Preventative media compatibility

The silicon chip of a piezoresistive pressure transducer is surrounded by a transmission fluid. A usual choice here is silicone oil. Although this fluid does not normally come into contact with the surrounding media, some things must nevertheless be observed here – since a defective housing, after all, cannot be totally ruled out. Depending upon application, this could lead to serious consequences.

Heavily oxidizing gases and fluids

When oxidizing gases and fluids come into contact with oils or greases, the threat of explosion then arises. All components exposed to the medium here must be free from oil and grease, and, in preventive terms, the transmission fluid also.  

Foodstuffs and pharmaceuticals industries

In this case, the silicone oil must be replaced with a food-safe oil to rule out any contaminations either harmful to health or that act in other ways. Beer, for example, that has come into contact with silicone oil will no longer foam up, and nobody wants to have that.

Paints

Just one drop of oil can render a whole batch unusable.
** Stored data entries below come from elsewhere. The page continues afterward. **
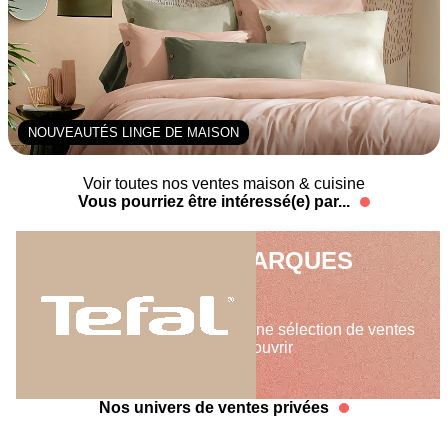
NOUVEAUTÉS LINGE DE MAISON
Voir toutes nos ventes maison & cuisine
Vous pourriez être intéressé(e) par...
NOS VENTES DE MARQUES
MAISON
Showroomprivé vous propose une sélection de ventes
de marques de la maison à découvrir
Nos univers de ventes privées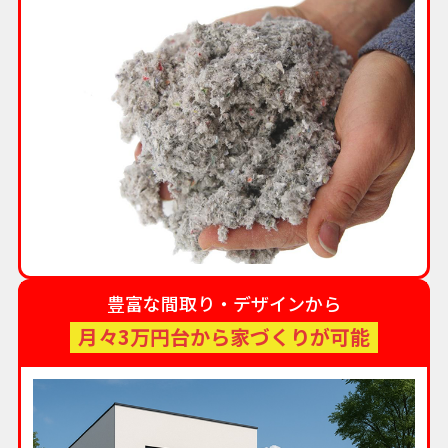
豊富な間取り・デザインから
月々3万円台から家づくりが可能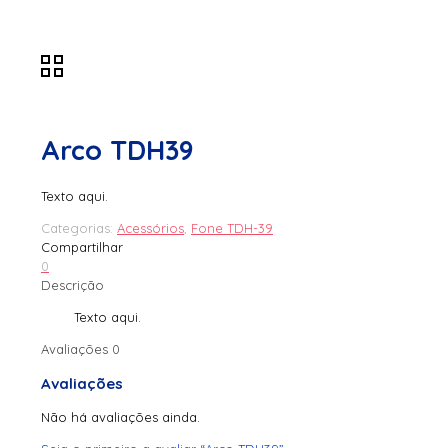
Arco TDH39
Texto aqui.
Categorias:
Acessórios
,
Fone TDH-39
Compartilhar
0
Descrição
Texto aqui.
Avaliações
0
Avaliações
Não há avaliações ainda.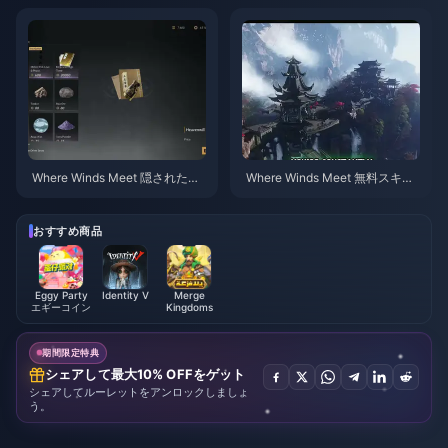
ト | 2026年7月
Where Winds Meet 隠された山
Where Winds Meet 無料スキ
優先チェックリスト | 2026年7
ン、九箭＆手甲ガイド | 2026年
月
7月
おすすめ商品
Eggy Party
Identity V
Merge
エギーコイン
Kingdoms
期間限定特典
シェアして最大10% OFFをゲット
シェアしてルーレットをアンロックしましょ
う。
Here also, an alternative must be found.

The media compatibility of piezoresistive pressure sensors: Summary

The optimal pressure sensor for an individual application is dependent upon many factors. For this reason, a deep understanding on the supplier side of the respective customer application is required. STS always offers its customers a needs-oriented consultation that approaches all aspects in providing a reliable solution within the shortest of timeframes – even for lower device volumes.